## REQUIRED WORK
Reprint the full listing exactly.

## GIVEN ENTRIES

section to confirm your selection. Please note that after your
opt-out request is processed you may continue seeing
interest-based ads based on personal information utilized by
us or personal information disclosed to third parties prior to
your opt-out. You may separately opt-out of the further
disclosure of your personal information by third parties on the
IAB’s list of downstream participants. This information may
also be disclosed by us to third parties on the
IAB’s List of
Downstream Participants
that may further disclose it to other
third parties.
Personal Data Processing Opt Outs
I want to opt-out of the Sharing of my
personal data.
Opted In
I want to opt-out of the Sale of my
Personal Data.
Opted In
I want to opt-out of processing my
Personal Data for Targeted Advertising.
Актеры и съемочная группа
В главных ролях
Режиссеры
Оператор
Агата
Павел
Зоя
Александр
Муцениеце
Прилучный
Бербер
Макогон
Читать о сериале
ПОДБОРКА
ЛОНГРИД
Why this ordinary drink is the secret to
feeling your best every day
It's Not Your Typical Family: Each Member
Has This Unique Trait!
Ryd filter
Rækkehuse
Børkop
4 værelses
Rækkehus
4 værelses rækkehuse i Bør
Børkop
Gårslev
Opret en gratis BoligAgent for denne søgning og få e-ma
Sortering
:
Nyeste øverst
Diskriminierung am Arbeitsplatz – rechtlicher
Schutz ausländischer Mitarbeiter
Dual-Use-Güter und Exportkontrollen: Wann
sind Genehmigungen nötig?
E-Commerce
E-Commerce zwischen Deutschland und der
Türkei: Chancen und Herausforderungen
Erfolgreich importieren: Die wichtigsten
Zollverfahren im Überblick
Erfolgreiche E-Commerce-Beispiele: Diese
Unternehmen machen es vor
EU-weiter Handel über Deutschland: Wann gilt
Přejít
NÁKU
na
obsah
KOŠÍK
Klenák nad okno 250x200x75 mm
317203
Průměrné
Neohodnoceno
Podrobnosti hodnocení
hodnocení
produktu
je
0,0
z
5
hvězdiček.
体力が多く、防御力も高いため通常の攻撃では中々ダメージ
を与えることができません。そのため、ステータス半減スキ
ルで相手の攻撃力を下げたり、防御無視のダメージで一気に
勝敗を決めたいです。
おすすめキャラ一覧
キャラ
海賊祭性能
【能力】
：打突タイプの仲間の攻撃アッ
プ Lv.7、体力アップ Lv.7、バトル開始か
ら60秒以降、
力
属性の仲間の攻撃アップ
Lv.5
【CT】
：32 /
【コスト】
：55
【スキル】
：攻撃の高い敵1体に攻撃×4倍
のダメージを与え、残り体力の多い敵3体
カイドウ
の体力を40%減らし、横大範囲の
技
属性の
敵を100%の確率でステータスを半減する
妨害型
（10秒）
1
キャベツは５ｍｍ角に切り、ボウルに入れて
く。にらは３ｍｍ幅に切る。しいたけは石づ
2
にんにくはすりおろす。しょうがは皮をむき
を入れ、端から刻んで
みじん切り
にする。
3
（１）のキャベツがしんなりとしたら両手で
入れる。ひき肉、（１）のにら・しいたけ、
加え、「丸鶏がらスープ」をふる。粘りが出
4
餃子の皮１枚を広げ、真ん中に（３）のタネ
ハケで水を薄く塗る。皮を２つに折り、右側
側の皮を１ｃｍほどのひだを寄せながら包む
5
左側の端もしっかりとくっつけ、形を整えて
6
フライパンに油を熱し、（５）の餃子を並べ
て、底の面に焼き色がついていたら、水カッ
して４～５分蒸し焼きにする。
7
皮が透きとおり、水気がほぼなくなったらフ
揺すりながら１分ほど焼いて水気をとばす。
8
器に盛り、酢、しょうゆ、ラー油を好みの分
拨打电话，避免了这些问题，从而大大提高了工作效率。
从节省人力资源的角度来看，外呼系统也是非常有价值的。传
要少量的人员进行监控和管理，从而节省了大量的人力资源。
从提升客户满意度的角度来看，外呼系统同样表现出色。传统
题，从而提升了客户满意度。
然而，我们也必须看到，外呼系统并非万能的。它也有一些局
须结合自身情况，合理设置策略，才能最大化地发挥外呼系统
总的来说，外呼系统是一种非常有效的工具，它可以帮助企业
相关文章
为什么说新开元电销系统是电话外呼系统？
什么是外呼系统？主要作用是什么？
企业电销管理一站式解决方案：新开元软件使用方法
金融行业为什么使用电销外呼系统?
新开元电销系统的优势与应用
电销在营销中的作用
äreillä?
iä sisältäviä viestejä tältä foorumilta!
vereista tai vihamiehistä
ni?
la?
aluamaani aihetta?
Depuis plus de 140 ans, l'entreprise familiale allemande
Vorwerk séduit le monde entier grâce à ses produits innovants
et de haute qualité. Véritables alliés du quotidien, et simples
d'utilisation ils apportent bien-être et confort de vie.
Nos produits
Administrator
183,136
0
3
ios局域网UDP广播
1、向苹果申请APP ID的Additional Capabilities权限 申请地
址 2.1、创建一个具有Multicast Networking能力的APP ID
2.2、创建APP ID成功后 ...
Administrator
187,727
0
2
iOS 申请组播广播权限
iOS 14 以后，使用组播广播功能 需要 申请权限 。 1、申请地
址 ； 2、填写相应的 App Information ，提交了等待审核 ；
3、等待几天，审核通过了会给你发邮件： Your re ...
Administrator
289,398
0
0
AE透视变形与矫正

## SOLUTION FOR THIS EXERCISE
section to confirm your selection. Please note that after your
opt-out request is processed you may continue seeing
interest-based ads based on personal information utilized by
us or personal information disclosed to third parties prior to
your opt-out. You may separately opt-out of the further
disclosure of your personal information by third parties on the
IAB’s list of downstream participants. This information may
also be disclosed by us to third parties on the
IAB’s List of
Downstream Participants
that may further disclose it to other
third parties.
Personal Data Processing Opt Outs
I want to opt-out of the Sharing of my
personal data.
Opted In
I want to opt-out of the Sale of my
Personal Data.
Opted In
I want to opt-out of processing my
Personal Data for Targeted Advertising.
Актеры и съемочная группа
В главных ролях
Режиссеры
Оператор
Агата
Павел
Зоя
Александр
Муцениеце
Прилучный
Бербер
Макогон
Читать о сериале
ПОДБОРКА
ЛОНГРИД
Why this ordinary drink is the secret to
feeling your best every day
It's Not Your Typical Family: Each Member
Has This Unique Trait!
Ryd filter
Rækkehuse
Børkop
4 værelses
Rækkehus
4 værelses rækkehuse i Bør
Børkop
Gårslev
Opret en gratis BoligAgent for denne søgning og få e-ma
Sortering
:
Nyeste øverst
Diskriminierung am Arbeitsplatz – rechtlicher
Schutz ausländischer Mitarbeiter
Dual-Use-Güter und Exportkontrollen: Wann
sind Genehmigungen nötig?
E-Commerce
E-Commerce zwischen Deutschland und der
Türkei: Chancen und Herausforderungen
Erfolgreich importieren: Die wichtigsten
Zollverfahren im Überblick
Erfolgreiche E-Commerce-Beispiele: Diese
Unternehmen machen es vor
EU-weiter Handel über Deutschland: Wann gilt
Přejít
NÁKU
na
obsah
KOŠÍK
Klenák nad okno 250x200x75 mm
317203
Průměrné
Neohodnoceno
Podrobnosti hodnocení
hodnocení
produktu
je
0,0
z
5
hvězdiček.
体力が多く、防御力も高いため通常の攻撃では中々ダメージ
を与えることができません。そのため、ステータス半減スキ
ルで相手の攻撃力を下げたり、防御無視のダメージで一気に
勝敗を決めたいです。
おすすめキャラ一覧
キャラ
海賊祭性能
【能力】
：打突タイプの仲間の攻撃アッ
プ Lv.7、体力アップ Lv.7、バトル開始か
ら60秒以降、
力
属性の仲間の攻撃アップ
Lv.5
【CT】
：32 /
【コスト】
：55
【スキル】
：攻撃の高い敵1体に攻撃×4倍
のダメージを与え、残り体力の多い敵3体
カイドウ
の体力を40%減らし、横大範囲の
技
属性の
敵を100%の確率でステータスを半減する
妨害型
（10秒）
1
キャベツは５ｍｍ角に切り、ボウルに入れて
く。にらは３ｍｍ幅に切る。しいたけは石づ
2
にんにくはすりおろす。しょうがは皮をむき
を入れ、端から刻んで
みじん切り
にする。
3
（１）のキャベツがしんなりとしたら両手で
入れる。ひき肉、（１）のにら・しいたけ、
加え、「丸鶏がらスープ」をふる。粘りが出
4
餃子の皮１枚を広げ、真ん中に（３）のタネ
ハケで水を薄く塗る。皮を２つに折り、右側
側の皮を１ｃｍほどのひだを寄せながら包む
5
左側の端もしっかりとくっつけ、形を整えて
6
フライパンに油を熱し、（５）の餃子を並べ
て、底の面に焼き色がついていたら、水カッ
して４～５分蒸し焼きにする。
7
皮が透きとおり、水気がほぼなくなったらフ
揺すりながら１分ほど焼いて水気をとばす。
8
器に盛り、酢、しょうゆ、ラー油を好みの分
拨打电话，避免了这些问题，从而大大提高了工作效率。
从节省人力资源的角度来看，外呼系统也是非常有价值的。传
要少量的人员进行监控和管理，从而节省了大量的人力资源。
从提升客户满意度的角度来看，外呼系统同样表现出色。传统
题，从而提升了客户满意度。
然而，我们也必须看到，外呼系统并非万能的。它也有一些局
须结合自身情况，合理设置策略，才能最大化地发挥外呼系统
总的来说，外呼系统是一种非常有效的工具，它可以帮助企业
相关文章
为什么说新开元电销系统是电话外呼系统？
什么是外呼系统？主要作用是什么？
企业电销管理一站式解决方案：新开元软件使用方法
金融行业为什么使用电销外呼系统?
新开元电销系统的优势与应用
电销在营销中的作用
äreillä?
iä sisältäviä viestejä tältä foorumilta!
vereista tai vihamiehistä
ni?
la?
aluamaani aihetta?
Depuis plus de 140 ans, l'entreprise familiale allemande
Vorwerk séduit le monde entier grâce à ses produits innovants
et de haute qualité. Véritables alliés du quotidien, et simples
d'utilisation ils apportent bien-être et confort de vie.
Nos produits
Administrator
183,136
0
3
ios局域网UDP广播
1、向苹果申请APP ID的Additional Capabilities权限 申请地
址 2.1、创建一个具有Multicast Networking能力的APP ID
2.2、创建APP ID成功后 ...
Administrator
187,727
0
2
iOS 申请组播广播权限
iOS 14 以后，使用组播广播功能 需要 申请权限 。 1、申请地
址 ； 2、填写相应的 App Information ，提交了等待审核 ；
3、等待几天，审核通过了会给你发邮件： Your re ...
Administrator
289,398
0
0
AE透视变形与矫正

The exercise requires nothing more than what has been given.